October 22, 2012

Apostrophes

A lot of my language and grammar rants can be argued are useless, as some people simply have no interest in being correct, and society as a whole is wrong about certain things (see acronyms), so being right actually seems wrong in some cases. But apostrophes are important to everyone, and yet are used incorrectly in so many ways, I must immediately settle the apostrophe laws for everyone here.

Pluralizing Your Last Name (Or Anything)

Do you have a surname? The answer is almost definitely yes. Also likely is the fact you will, at some point in your life, pluralize your last name. Maybe you’re a family announcing what you’ll take to the upcoming youth-hockey team party. “The Smith’s will bring vats of soda,” you might say.

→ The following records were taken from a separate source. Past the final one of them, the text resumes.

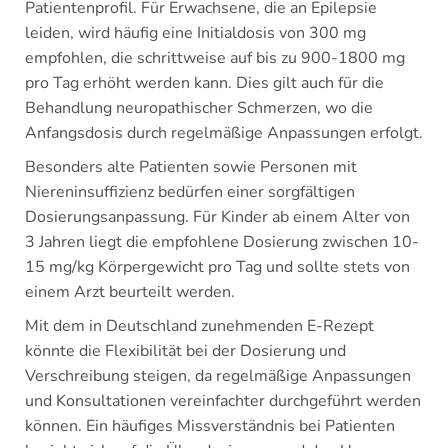
Patientenprofil. Für Erwachsene, die an Epilepsie
leiden, wird häufig eine Initialdosis von 300 mg
empfohlen, die schrittweise auf bis zu 900-1800 mg
pro Tag erhöht werden kann. Dies gilt auch für die
Behandlung neuropathischer Schmerzen, wo die
Anfangsdosis durch regelmäßige Anpassungen erfolgt.
Besonders alte Patienten sowie Personen mit
Niereninsuffizienz bedürfen einer sorgfältigen
Dosierungsanpassung. Für Kinder ab einem Alter von
3 Jahren liegt die empfohlene Dosierung zwischen 10-
15 mg/kg Körpergewicht pro Tag und sollte stets von
einem Arzt beurteilt werden.
Mit dem in Deutschland zunehmenden E-Rezept
könnte die Flexibilität bei der Dosierung und
Verschreibung steigen, da regelmäßige Anpassungen
und Konsultationen vereinfachter durchgeführt werden
können. Ein häufiges Missverständnis bei Patienten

Three things wrong with this:

  1. You should not be feeding children soda, and definitely not by the vat.
  2. You are not bringing the vats, you are taking the vats (future rant).
  3. There is no apostrophe in your last name.

Apostrophes do not pluralize anything. If your last name is Smith, your family is collectively known as the Smiths. If you have more than one car, you have cars. If you have more than one logo (inside joke—you know who you are), you have logos. You do not need an apostrophe to tell us there is more than one.

Decades

A lot of people know an apostrophe belongs somewhere when dealing with decades, but almost as many people put it in the wrong spot. If we’re going to talk about the horrible music of the ‘80s, we should write it just as I did there. The apostrophe is substituting for “19,” so we could also write it as “1980s.”

Notice the lack of an apostrophe between the zero and the s. It’s fairly common for people to get nervous when a number and a letter are connecting like that, but fear not—it’s fine. It only gets horrendous when you add the apostrophe.

Substitution

Finally, we reach an actual use of an apostrophe: substitution. Apostrophes can stand in for letters in certain instances. “Don’t” means the same as “do not.” The apostrophe takes the place of the o. This is the same rule that can be applied to decades, as mentioned above.

Possession

The vats of soda belong to the Smiths. Those vats of soda are the Smiths’. Sorry, everyone, but English just complicated things for us again. Yes, that apostrophe is after the s. In this case, the vats of soda belong to every Smith (the Smiths), and therefore we pluralize Smith before we add the apostrophe to show possession, hence attributing the vats as the Smiths’.

John Smith’s soda wasn’t enough, so he asked three other Smiths to get additional soda. Collectively, all the soda is the Smiths’. Or, all the soda belongs to the Smiths.

Use Apostrophes Wisely

I recommend not overusing apostrophes for the sake of absurdity as I did here, but it’s better to overuse them correctly than to put them where they don’t belong. Carry on.